Central2PG is the result of that research. And we've been able to maintain the workflows we built on Aggregate since 2015 on Central
Every time we publish a new form, we simply set up a scheduled task that uses Central2PG to automatically pull the data into a PostgreSQL database.
Central2PG works very well and we never lost any data.
But it has one limitation : every time we call it, it downloads all the data collected with the form since its creation.
That's a lot of CPU usage, energy and bandwidth for a percentage of new data that is decreasing every day.
I explored different possibilities to get only filtered data, for example collected after a given submission date and finally used the pyODK functions within the PostgreSQL pl-pgsql functions.
While Central2PG required the installation of curl on the server, pl-pyodk requires the activation of the plpythonu extension of python.
The first call gets the submission data that meet the given filter.
When "NavigationLink" are found in the response json, the function is called recursively on these links.
The same functions we developed for Central2pg continue to create and populate the tables in your database.
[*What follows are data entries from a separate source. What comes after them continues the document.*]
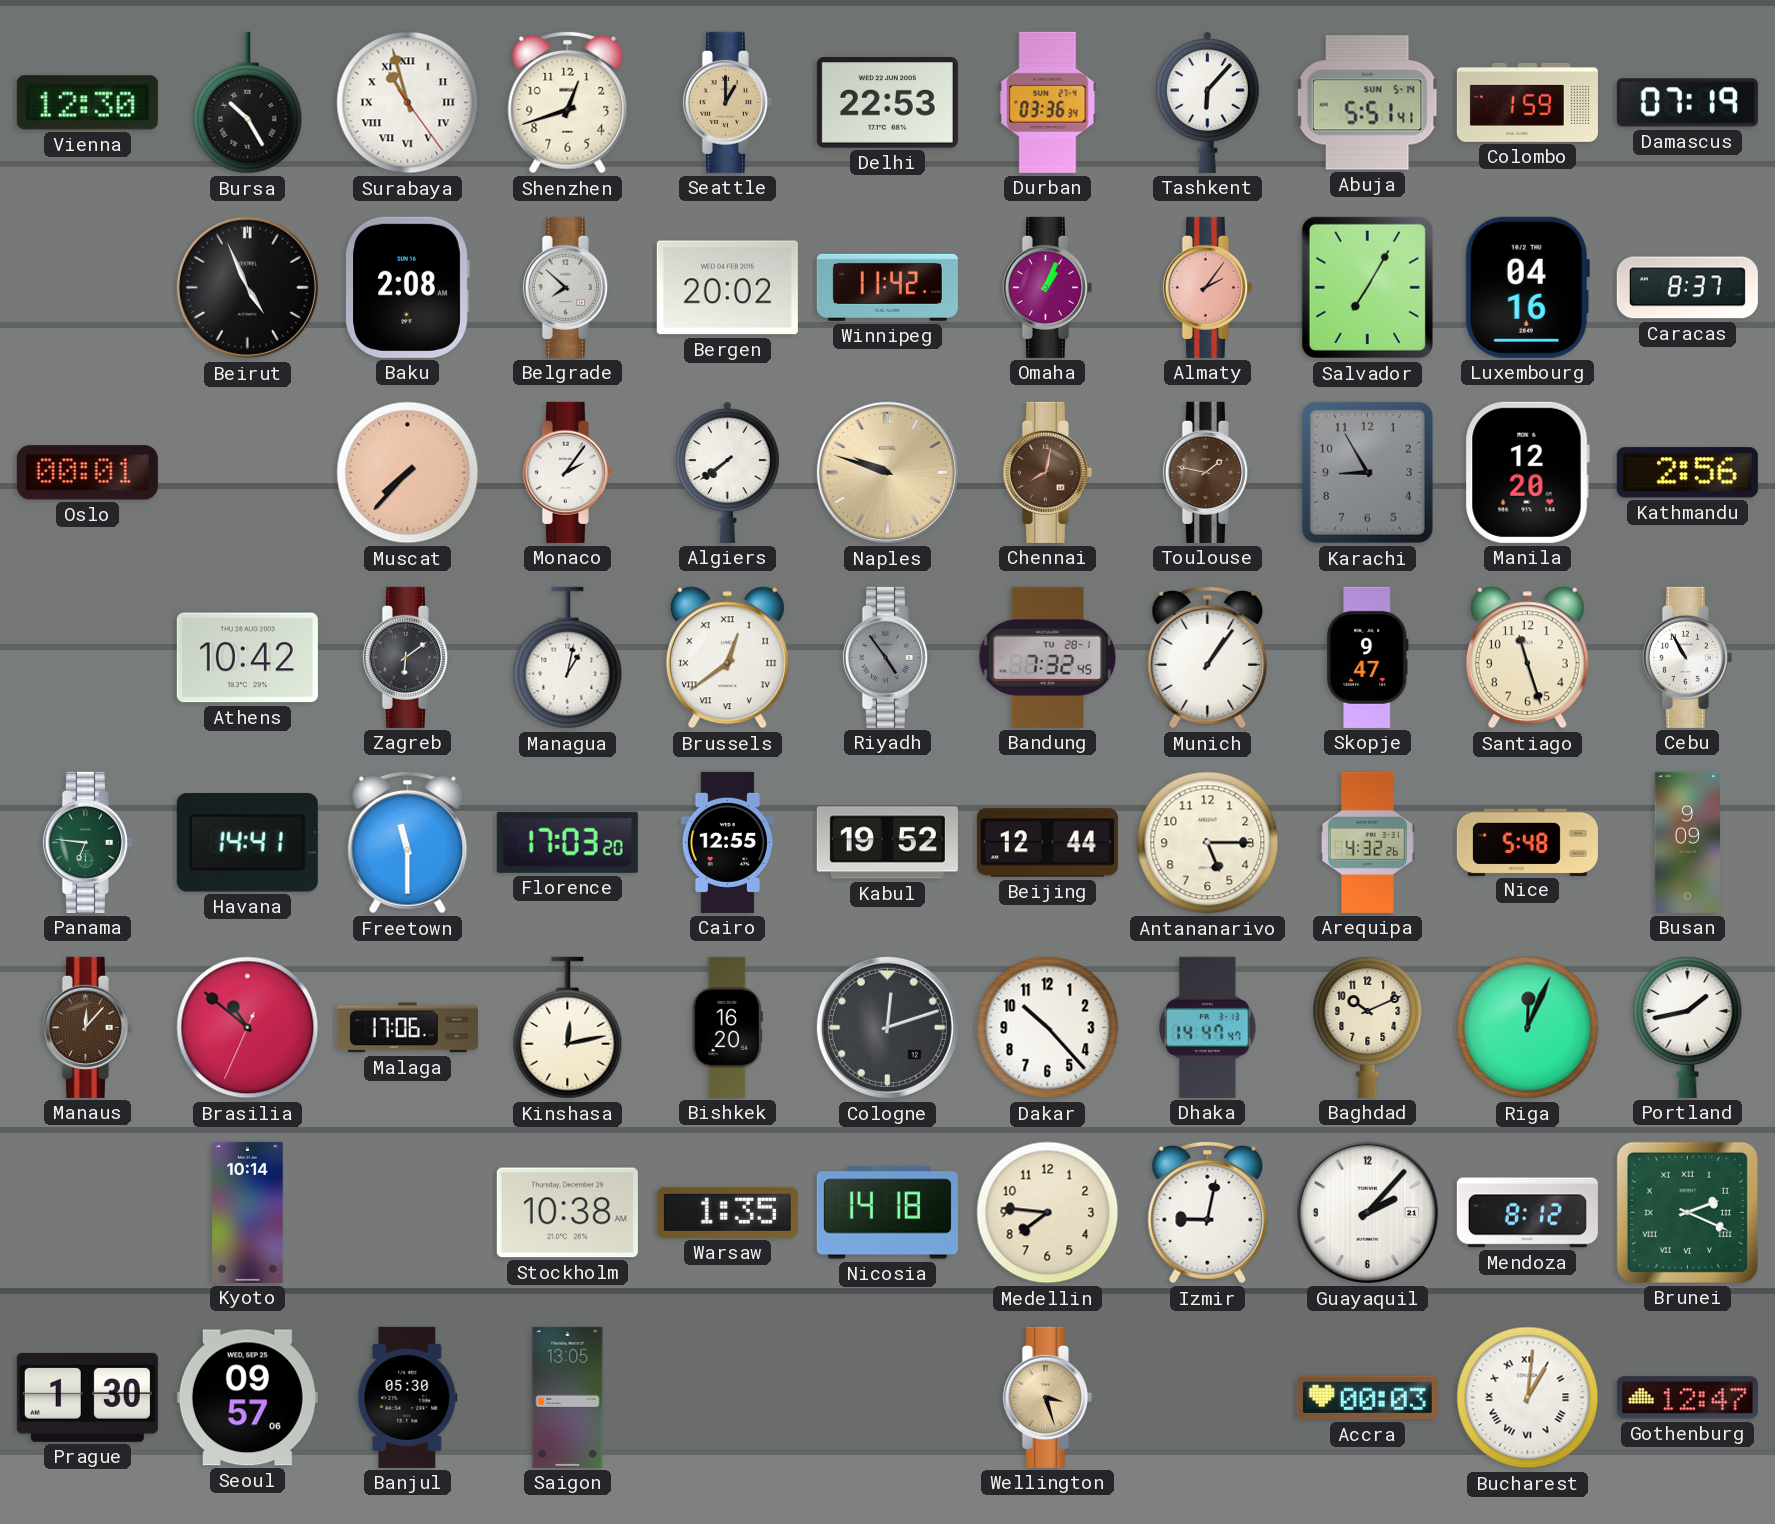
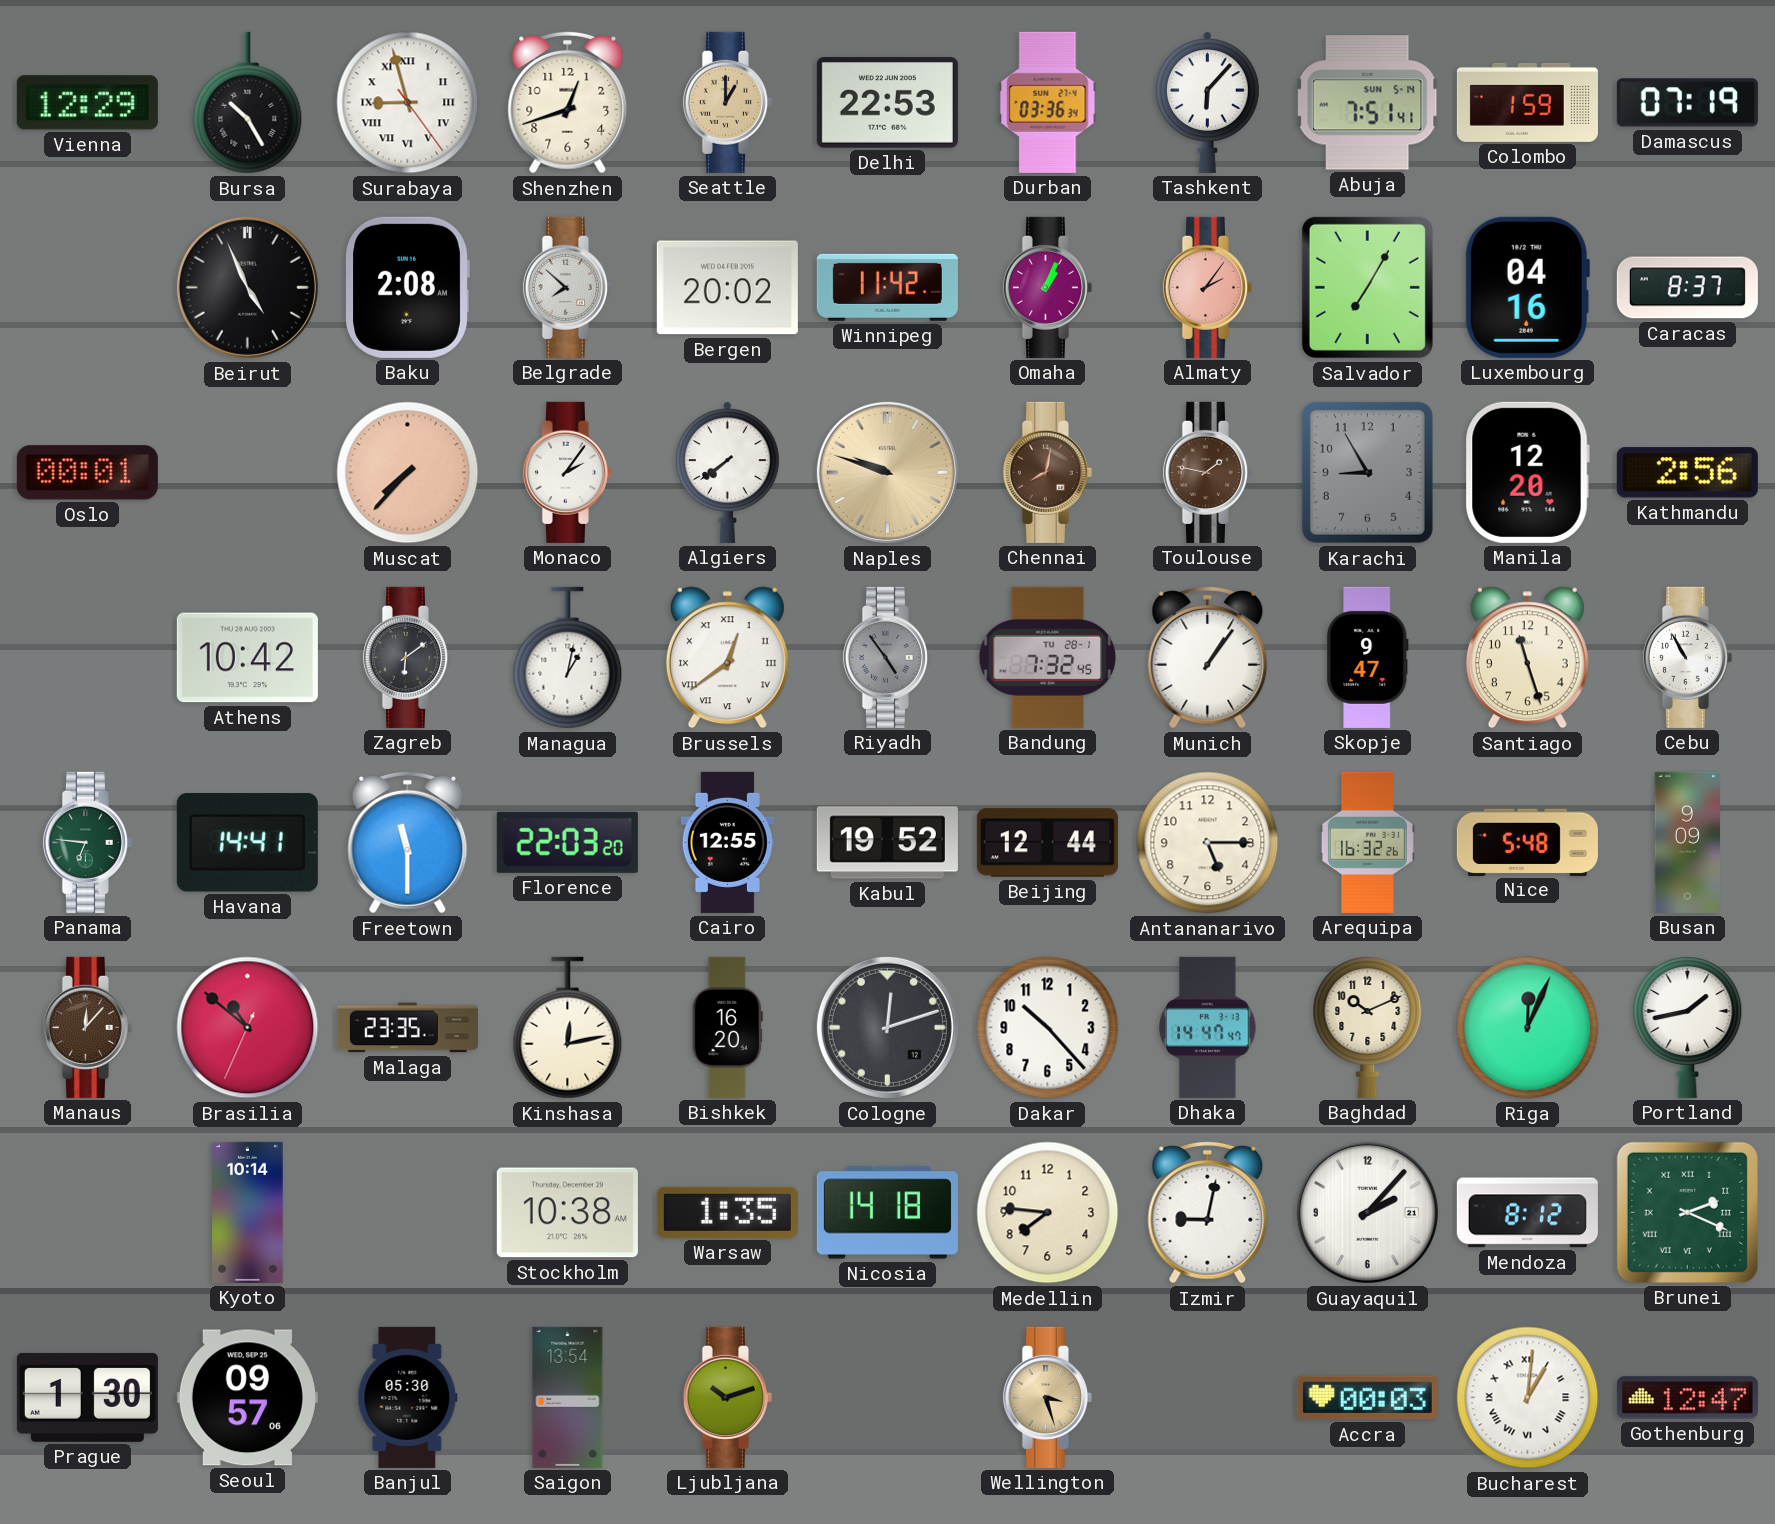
Vienna: 12:30 -> 12:29
Surabaya: 10:57 -> 8:57
Abuja: 5:51 -> 7:51
Florence: 17:03 -> 22:03
Arequipa: 4:32 -> 16:32
Malaga: 17:06 -> 23:35
Saigon: 13:05 -> 13:54
Ljubljana: none -> 10:12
When new questions appear in the form, they are automatically added to the tables.
The repo explains how to set up pl-pyodk on your database and also contains a PostgreSQL Docker file and a simple form to test pl-pyodk on your own machine with the given SQL examples.
I will complete the tutorial with an example of image upload and a QGIS visualization.
You can find pl-pŷodk here :
We can now ask central for new data only at a frequency close to real time.
Please let me know if you use it, or if you face any problems, and feel free to improve it and share your modifications.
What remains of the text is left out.